Note that all of these tests will fail to begin since APIs are not yet implemented. Your goal is to get all of the tests passing incrementally, by implementing the underlying functionality.

Once this set of test suites are built, they can become part of a continuous integration setup and are run as soon as changes are submitted to the source code system, giving an immediate feedback on whether there are test cases failing because of new code that is delivered.

Following diagram summarizes this approach:


 

How does this help your Scrum team?
TDD can augment Scrum processes in 3 ways:

  • Ability to absorb changes to code on a continuous basis.
  • Fail fast: Failures happen sooner than later.
  • Reduce technical debt

Let me cover details of each of these points.

Ability to absorb changes to code on a continuous basis: As a Scrum Master, your job is to make sure that the working code gets produced at the end of each sprint and minimize the technical debt for going forward. At the same time, you want the code to be flexible so that changes can be accepted on a continual basis to improve the existing code or be able to absorb new changes, based on product owner or stakeholder feedback. This is especially important since you don’t get into detailed designs up-front and absorb changes as you progress to make implementation better.
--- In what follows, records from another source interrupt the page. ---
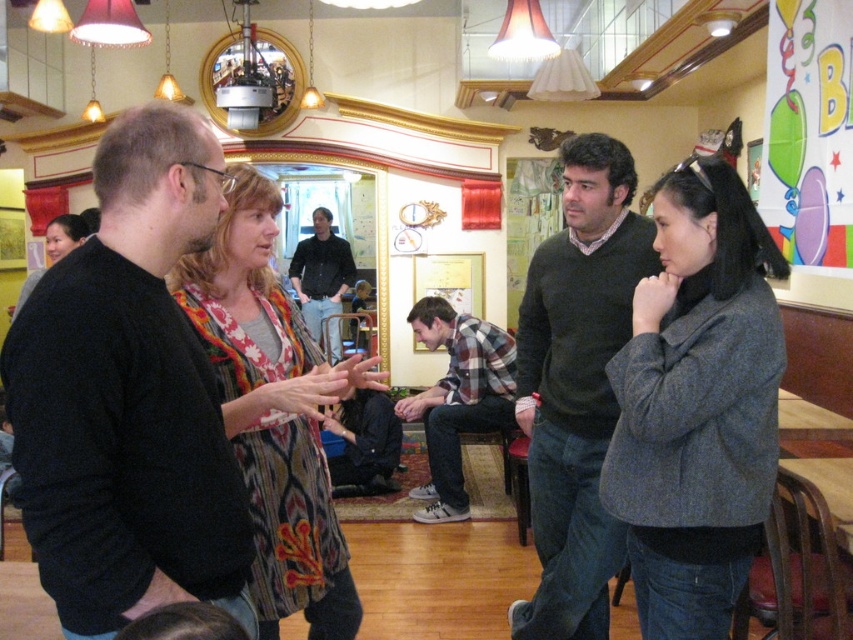 You are a fashion designer observing the image and want to create a new outfit that combines both the dark gray sweater at center and the dark blue jeans at center. Which item should you choose as the main focus of the outfit and why?

The dark gray sweater at center should be the main focus because it is bigger than the dark blue jeans at center, making it a more prominent element in the outfit.

You are a photographer trying to capture a candid shot of the dark gray sweater at center and the dark blue jeans at center. Since you want to focus on the sweater, should you adjust your camera to focus on the foreground or background?

The dark gray sweater at center is in front of the dark blue jeans at center, so to focus on the sweater, you should adjust the camera to focus on the foreground.

You are a tailor who needs to know the size relationship between the gray woolen jacket at right and the dark gray sweater at center. Which one is larger?

The dark gray sweater at center is larger than the gray woolen jacket at right. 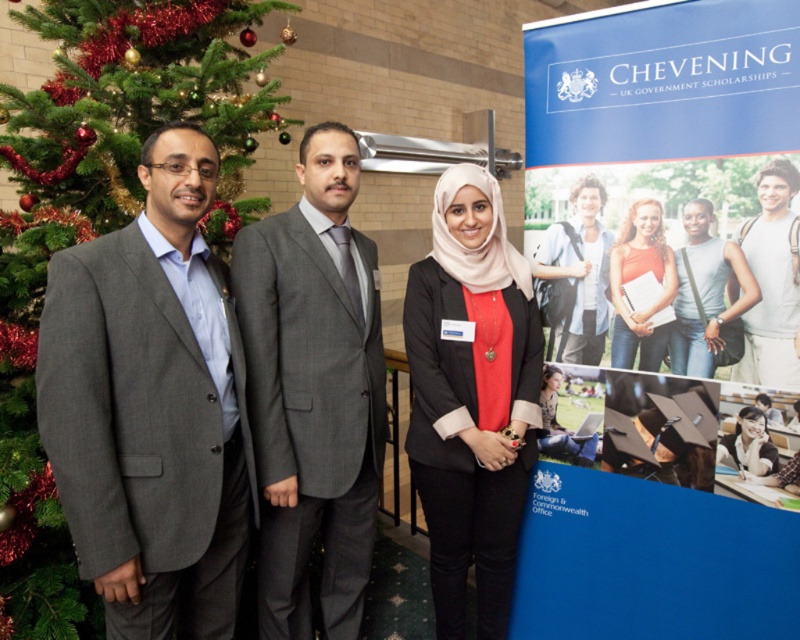 You are organizing a charity event and need to determine which clothing item to display first based on size. Given the light blue denim shirt at center and the matte gray tank top at center, which one should you choose if you want to start with the larger item?

The light blue denim shirt at center is larger in size than the matte gray tank top at center, so you should choose the light blue denim shirt at center to display first.

You are organizing a photo shoot and need to ensure that the matte pink hijab at center and the matte orange tank top at center are positioned at least 4 inches apart for better visibility. Based on the current arrangement shown in the image, is this requirement met?

The matte pink hijab at center and the matte orange tank top at center are currently 3.47 inches apart, which is less than the required 4 inches. Therefore, the requirement is not met and they need to be moved further apart.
Having the suite of unit tests is one of your weapons in the war chest to make this happen – after all, code which is delivered at the end of release but doesn’t address the key requirements is of not of much use.
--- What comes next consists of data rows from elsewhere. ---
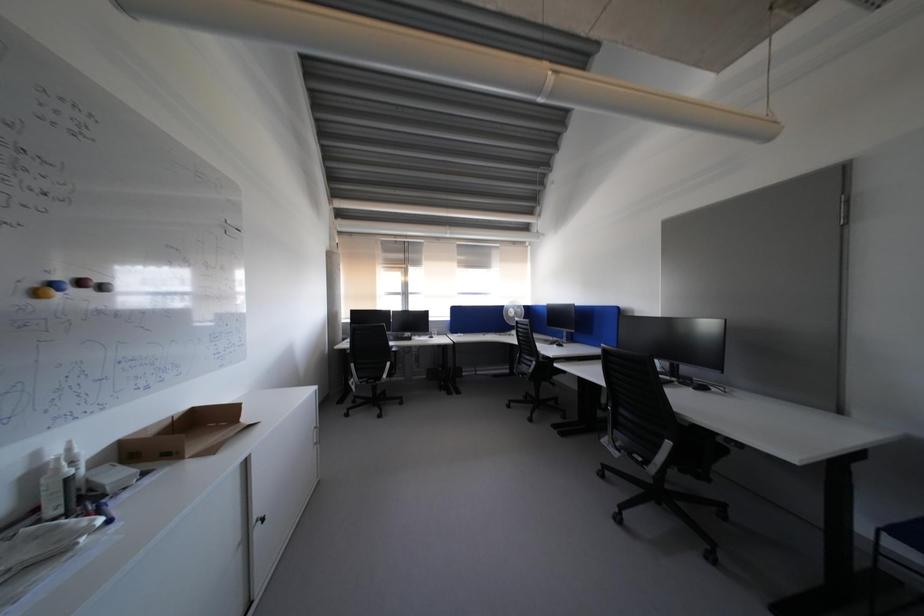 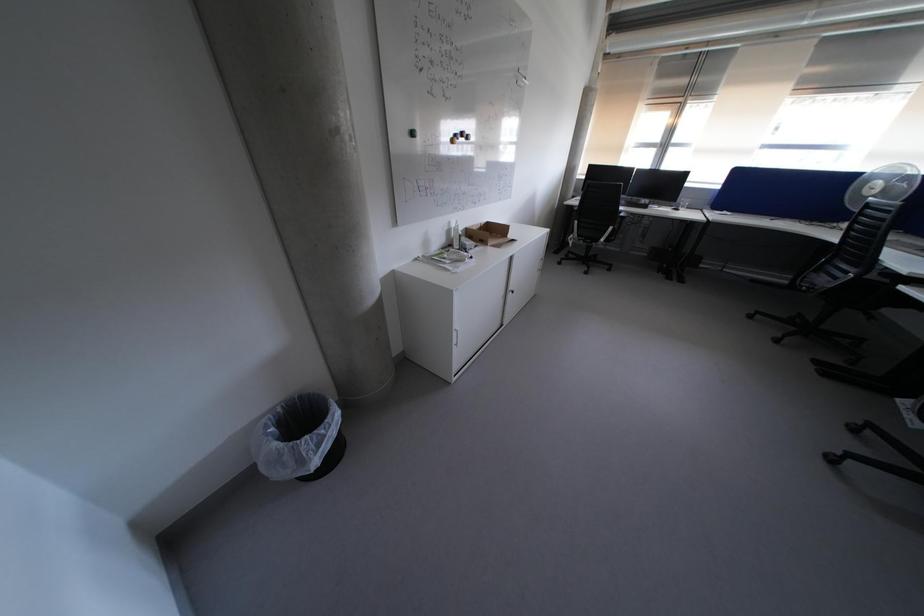 How did the camera likely rotate?

The camera rotated toward left-down. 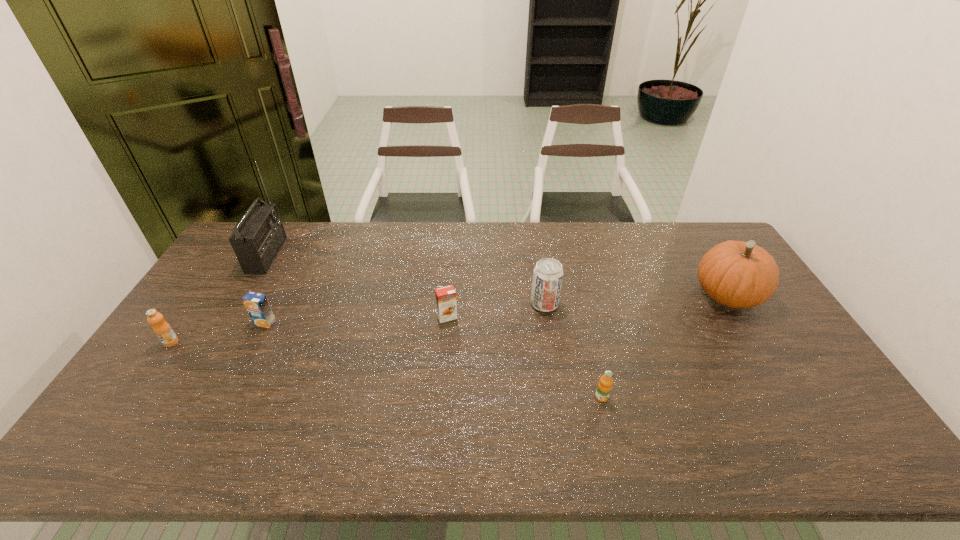 Identify the location of object that is the sixth nearest to the third orange juice from right to left. (736, 274).

This screenshot has height=540, width=960. Identify the location of the third closest object to the second object from left to right. (446, 304).

You are a GUI agent. You are given a task and a screenshot of the screen. Output one action in this format:
    pyautogui.click(x=<x>, y=<y>)
    Task: Click on the orange juice identified as the third closest to the fifth object from right to left
    The image size is (960, 540).
    Given the screenshot: What is the action you would take?
    pyautogui.click(x=604, y=386)

Identify which orange juice is located as the nearest to the second object from left to right. Please provide its 2D coordinates. Your answer should be formatted as a tuple, i.e. [(x, y)], where the tuple contains the x and y coordinates of a point satisfying the conditions above.

[(257, 305)]

Where is `free space that satisfies the following two spatial constraints: 1. on the front panel of the radio receiver; 2. on the back side of the second orange juice from right to left`? The width and height of the screenshot is (960, 540). free space that satisfies the following two spatial constraints: 1. on the front panel of the radio receiver; 2. on the back side of the second orange juice from right to left is located at coordinates (230, 317).

Find the location of `free space that satisfies the following two spatial constraints: 1. on the stem of the rightmost object; 2. on the front label of the second nearest object`. free space that satisfies the following two spatial constraints: 1. on the stem of the rightmost object; 2. on the front label of the second nearest object is located at coordinates (756, 342).

Find the location of a particular element. The image size is (960, 540). free region that satisfies the following two spatial constraints: 1. on the front panel of the radio receiver; 2. on the front label of the second nearest object is located at coordinates (216, 342).

The height and width of the screenshot is (540, 960). Find the location of `free spot that satisfies the following two spatial constraints: 1. on the front panel of the third orange juice from right to left; 2. on the left side of the sixth object from right to left`. free spot that satisfies the following two spatial constraints: 1. on the front panel of the third orange juice from right to left; 2. on the left side of the sixth object from right to left is located at coordinates (228, 323). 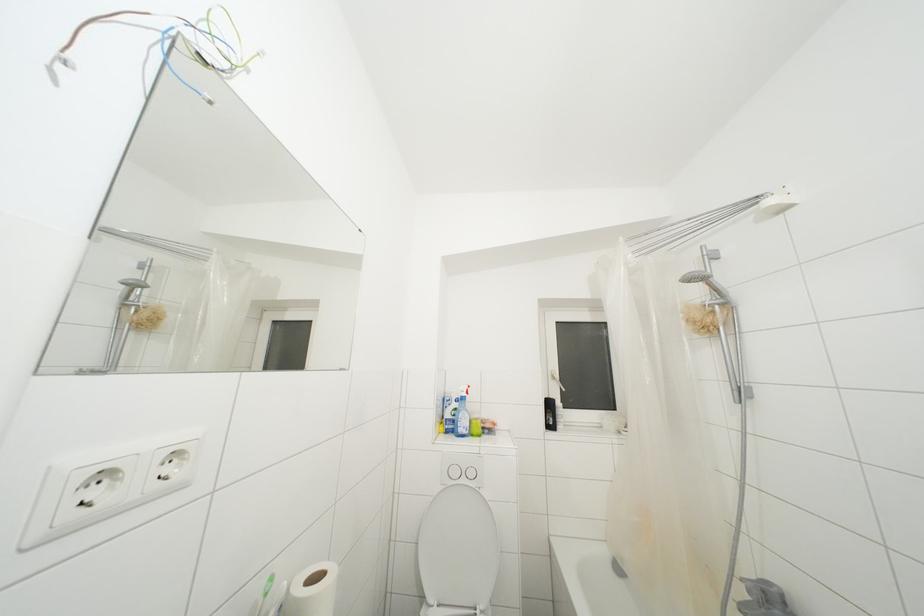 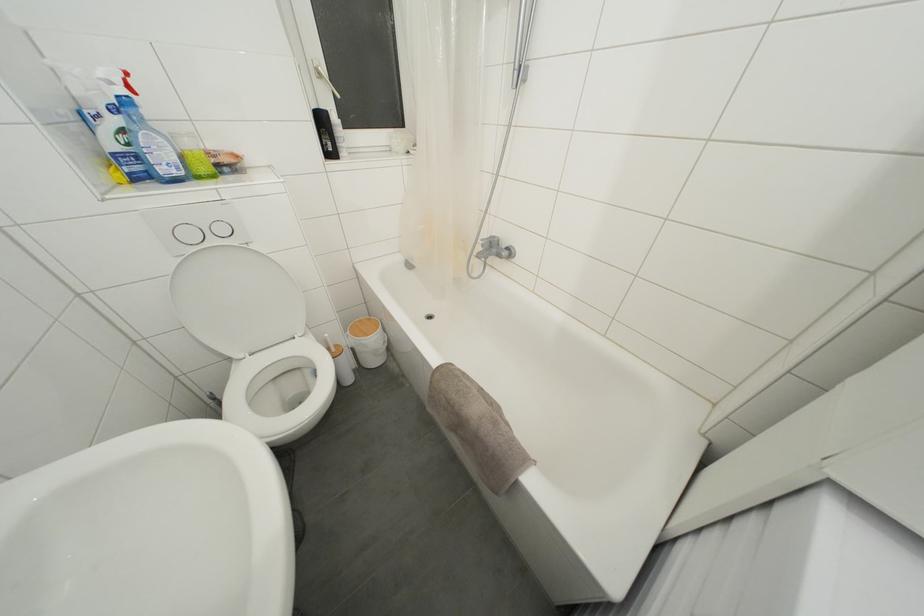 The point at (748, 576) is marked in the first image. Where is the corresponding point in the second image?

(488, 240) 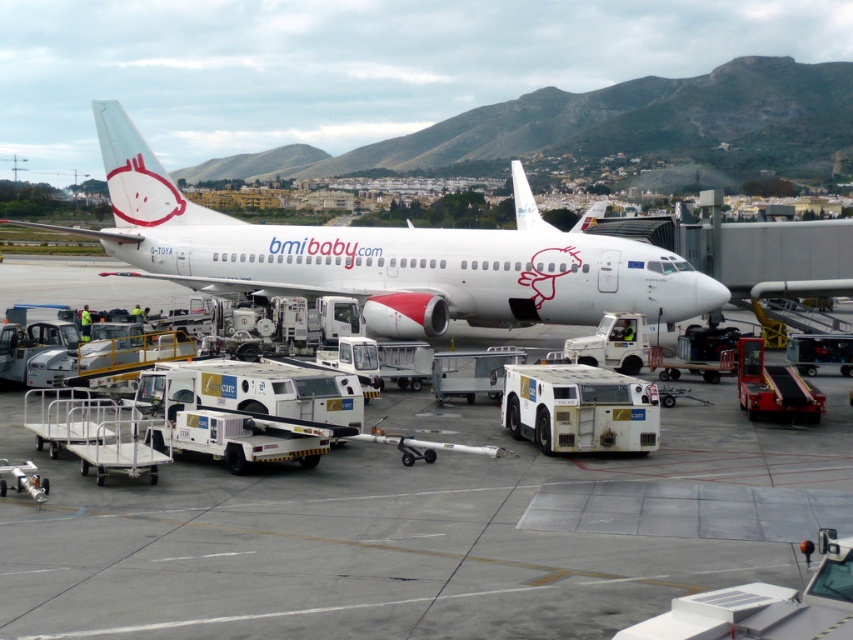 Question: Is white rubber tarmac at center above white matte airplane at center?

Choices:
 (A) no
 (B) yes

Answer: (A)

Question: Is white rubber tarmac at center positioned before white matte airplane at center?

Choices:
 (A) yes
 (B) no

Answer: (A)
Take this case – in the midst of development, one of the developers changes the inner workings of one of the APIs and now it fails for a given set of inputs (which used to work before the change). Now your unit test which depended on the success status of API starts to fail, giving you an immediate indication of the change. However, developer can take the risk of the change, knowing that the test framework will catch any side effects of such a change.

As a second case, say half-way through the development cycle, there is a need for major change that impacts majority of the components. Unless you have a suite of test cases backing you, you just don’t know the impact and how much additional work is possibly required. (Knowing your developers, you know how hard it is to get a proper estimate of additional work!). Instead, now you can depend on your test suites and see how many are failing when the changes are put in place – if there are a large set of test cases failing, you are most likely looking at a larger impact change to the whole sprint and need to re-access the scope and priorities. Additionally, it makes everybody in the team aware of the impacts. 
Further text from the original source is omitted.